Pemkot Makassar Siapkan Jalan Baru untuk Akses Truk Angkutan Sampah ke TPA Antang

Pemerintah Kota Makassar menjanjikan akan mengani masalah sampah di Tempat Pembuangan Akhir (TPA) Antang.

Setelah sempat terjadi penutupan dan protes masyarakat, Dinas Lingkungan Hidup (DLH) Kota Makassar memastikan pembenahan akan segera dilakukan secara menyeluruh.

Kepala DLH Makassar, Helmy Budiman, mengatakan pemerintah kota telah bergerak melakukan perbaikan di lokasi TPA.

Ia mengungkapkan, penutupan TPA yang sempat terjadi pada Sabtu lalu menjadi momentum bagi pemerintah melakukan koordinasi dengan masyarakat.

“Insya Allah akan segera dilakukan penataan secara menyeluruh,” katanya saat dihubungi, Senin (30/3/2026).

Helmy mengaku, pada Minggu kemarin, pihaknya bersama sejumlah instansi terkait langsung meninjau lokasi untuk merumuskan langkah penanganan.

Salah satu fokus utama pembenahan adalah akses jalan menuju TPA yang selama ini menjadi penyebab kemacetan akibat antrean kendaraan pengangkut sampah.

“Kita Sementara mau melakukan perbaikan jalan melalui alokasi anggaran Dinas PU,” ungkapnya.

“Dan tentu juga kita akan membuka akses baru untuk bagaimana caranya mobil-mobil sampah itu tidak menumpuk di area jalan Raya Antang,” tambah dia.

Selain itu, DLH juga akan membenahi pengelolaan limbah cair yang dihasilkan dari tumpukan sampah.

“Termasuk juga air limbah yang dihasilkan atau lindi. Ini sebentar kami buatkan perbaikan di kolam Lindi,” ujarnya

Sebagai langkah sementara, pemerintah menghentikan aktivitas pembuangan di salah satu area TPA untuk mengurangi risiko permasalahan yang lebih besar.

“Tentu ke depan mudah-mudahan kejadian serupa yang terjadi di TPA kemarin itu tidak terjadi lagi di masa yang akan datang,” kata dia.

Ia juga mengakui bahwa pembenahan TPA Antang membutuhkan upaya besar dan menyeluruh.
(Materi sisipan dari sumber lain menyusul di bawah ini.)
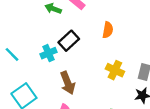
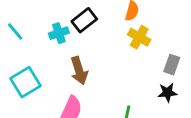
yellow cross: (115, 70) -> (139, 37), moved

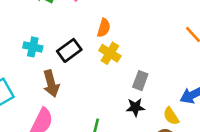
black rectangle: (84, 20) -> (69, 50), moved
cyan cross: (59, 33) -> (33, 47), turned 30

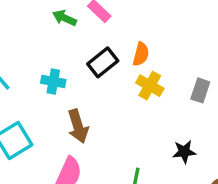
black rectangle: (69, 50) -> (103, 62), moved
gray rectangle: (140, 81) -> (200, 90), moved

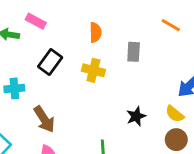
orange semicircle: (141, 54) -> (95, 32), moved
gray rectangle: (200, 90) -> (134, 52), moved

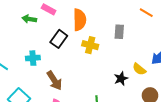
orange semicircle: (95, 32) -> (80, 20), moved, size x1.5
yellow semicircle: (175, 114) -> (139, 69), moved

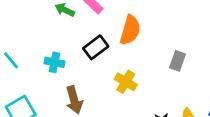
yellow cross: (90, 45) -> (126, 82), moved

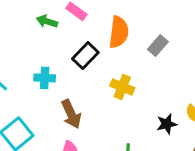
gray rectangle: (178, 61) -> (158, 46), moved, turned 30

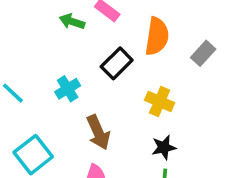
cyan cross: (45, 78) -> (68, 89), turned -36
black star: (167, 124) -> (164, 147), moved

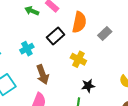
black star: (164, 147) -> (88, 86), moved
“Untuk solusi jangka panjang selama 180 hari ke depan kita  persiapkan strategi-strategi jangka panjang,” ujarnya.

Dengan volume sampah di Makassar yang mencapai lebih dari 1.000 ton per hari, Helmy menegaskan perlunya penanganan serius agar persoalan di TPA Antang tidak terus berulang.
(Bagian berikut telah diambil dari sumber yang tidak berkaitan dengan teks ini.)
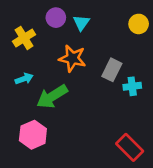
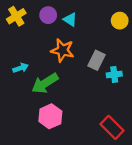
cyan triangle: (81, 23) -> (70, 19), turned -32
yellow cross: (24, 38) -> (16, 16), moved
pink hexagon: (33, 135) -> (50, 116), moved

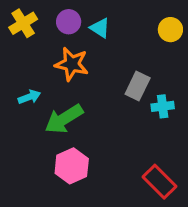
orange star: (62, 50) -> (72, 64), moved

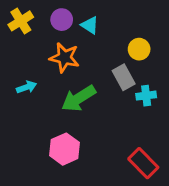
yellow circle: (170, 30) -> (139, 49), moved
gray rectangle: (138, 86) -> (124, 77), turned -55
green arrow: (64, 119) -> (79, 98), moved

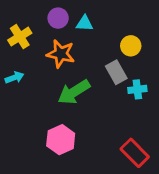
yellow cross: (21, 21) -> (20, 37), moved
cyan triangle: (90, 25) -> (84, 23), turned -30
cyan arrow: (26, 87) -> (14, 78), moved

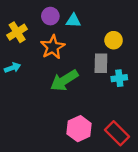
orange star: (61, 54) -> (53, 47), turned 30
gray rectangle: (116, 72) -> (101, 63), turned 30
pink hexagon: (61, 140) -> (79, 129), moved

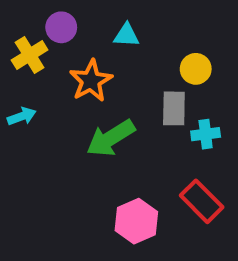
purple circle: (50, 16) -> (61, 27), moved
red rectangle: (117, 133) -> (202, 201), moved

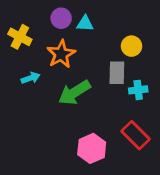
purple circle: (61, 27) -> (61, 18), moved
yellow cross: (30, 55) -> (20, 37), turned -30
cyan arrow: (22, 116) -> (31, 78), moved

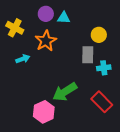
green arrow: (74, 93) -> (65, 92), moved
pink hexagon: (92, 148) -> (44, 112), moved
“Tentu dengan hitungan sampah yang sudah ada di kota Makassar sebanyak 1000 ton lebih perlu penanganan secara serius,” jelasnya.
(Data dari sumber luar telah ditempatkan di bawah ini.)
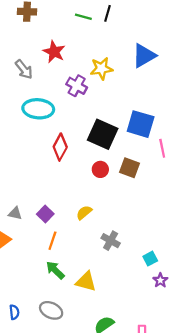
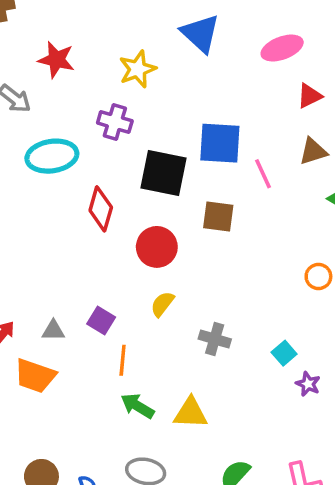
blue triangle: (144, 56) -> (200, 33), turned -35
purple cross: (77, 86) -> (115, 122), moved
red circle: (100, 169) -> (157, 247), moved, size x1.5

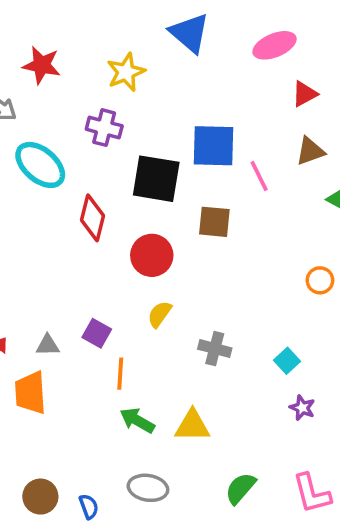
cyan ellipse: (52, 156) -> (40, 165), turned 51
orange trapezoid: (35, 376) -> (30, 393), turned 69
purple star: (308, 384) -> (302, 408), moved

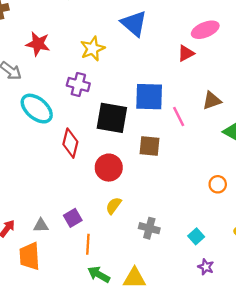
pink ellipse: (275, 45) -> (205, 30), moved
red triangle: (304, 94) -> (186, 53), moved
purple square: (97, 333) -> (73, 218), turned 30

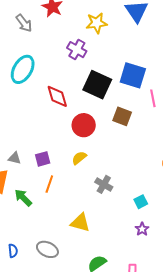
cyan ellipse: (37, 109) -> (23, 69), moved, turned 64
red diamond: (70, 143) -> (57, 96), turned -45
green arrow: (99, 274) -> (23, 198), moved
Anggota DPRD Makassar, Hartono, mengatakan jika perbaikan tidak boleh dilakukan secara parsial di tengah kondisi darurat sampah.

Besaran anggaran tersebut, kata dia, tidak bisa langsung dinilai cukup atau tidak tanpa melihat secara menyeluruh persoalan utama di TPA Antang

Menurutnya, pembenahan tidak hanya sebatas pada infrastruktur jalan atau pedestrian.

“Saya melihat di sana bukan cuma pedestriannya, tetapi akses dan yang lebih penting adalah pengaturan mobilitas kendaraan keluar masuk,” katanya.

Politisi PKS itu mengaku, persoalan di TPA Antang bersifat kompleks. 

Selain kondisi jalan yang kurang memadai, armada pengangkut sampah dan alat berat juga kerap mengalami kendala teknis yang berdampak langsung pada operasional.

“Semua harus dilakukan secara simultan,” ungkapnya.

Ia mencontohkan kejadian kemacetan parah yang sempat terjadi sebelumnya di kawasan TPA Antang

Kondisi itu dipicu oleh kerusakan ekskavator yang digunakan untuk mengelola sampah, sehingga menghambat aktivitas bongkar muat.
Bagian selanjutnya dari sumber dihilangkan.